The DJT index was up more than $5 a share just before 3 p.m. ET.
Trump Media owns the Truth Social app that is often used by the company’s majority shareholder, former President Donald Trump, who is also the presumptive Republican presidential nominee this year.
“TRUTH SOCIAL IS THE REAL VOICE OF AMERICA!!!” Trump wrote in a post on the website earlier Monday.
The company went public on March 26 at more than $70 per share. Over the next several weeks, share prices cratered, ending up at a low closing price of $22.80 on April 16.
DJT share price
Since then, shares of Trump Media have more than doubled in price, adding billions of dollars to the company’s capitalization and to the former president’s stake.
The gains came without significant news on the company’s improving results.
But Jay Ritter, a business professor at the University of Florida, said the recent run-up in Trump Media’s stock price may be the short-term result of recent statements and regulatory filings by the company targeting open-end sellers.
“In the last week or so the company has informed its shareholders how to make it more difficult to lend their shares to short sellers, and it is possible that the number of shares available to short sellers has decreased, increasing the [cost] short sale lending rate,” said Ritter, who specializes in initial public offerings.
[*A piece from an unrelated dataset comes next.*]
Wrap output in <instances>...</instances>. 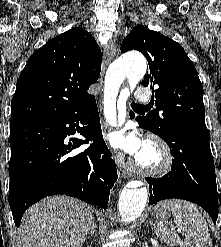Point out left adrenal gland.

“And it’s likely some of them [short sellers] they reduced it.”
Ritter also that “there may be some” short squeeze, in which short sellers, betting that the stock price will fall, are forced to buy back shares of Trump Media to replace the shares they borrowed to sell short. Such buybacks can drive up the stock price, which in turn increases the pressure on short sellers to buy stock to cover their positions, which also drives up prices.
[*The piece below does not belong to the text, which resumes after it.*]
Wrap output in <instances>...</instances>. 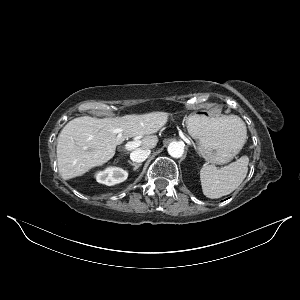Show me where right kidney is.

Earlier Monday, Trump Media issued a Press release which essentially underlined previously published information to shareholders advising them how to avoid lending their shares for use by short sellers to bet the price will fall.
The company last week asked Republican House committee chairmen to investigate what it claimed was possible manipulation of Trump Media’s stock price by short sellers.
Ritter said that request, which has yet to materialize, could also help boost the stock price.
But no matter how much the onslaught of short sellers affects the price, Ritter said Trump Media remains a “meme stock,” whose stock valuation bears little or no relation to its underlying operations and future business prospects.
Trump Media has more than $200 million in cash, but its social media business last year posted a loss of $58 million on revenue of just $4.1 million.
But the company has as its effective face Donald Trump, whose political supporters are among the minority shareholders helping to boost the stock price.
“With these meme stocks it’s really hard to predict what’s going on on a daily or weekly basis,” Ritter said.
“Whether we’re dealing with a price of $32 a share a week ago, or $46 now, we question whether the stock is overvalued by 1,000% or 2,000%,” he said.
Ritter noted that Trump Media’s market capitalization, when 36 million additional shares were recently awarded to Trump as a result of keeping the stock price above $17.50, is about $8 billion.
“A company with less than $5 million in annual revenue and it’s losing a lot of money and doesn’t seem to have business plans that will generate much growth,” Ritter said. “The company might be worth a few hundred million dollars, but $8 billion seems like 2,000 percent” of what it should be worth according to traditional metrics, he said.
Ritter expects Trump Media’s stock price to eventually fall into the low single digits.
When meme stocks are “fantastically overvalued,” he said, “it’s easy to predict with a high degree of confidence that long-term returns will be very poor.”
This is developing news. Check back for updates.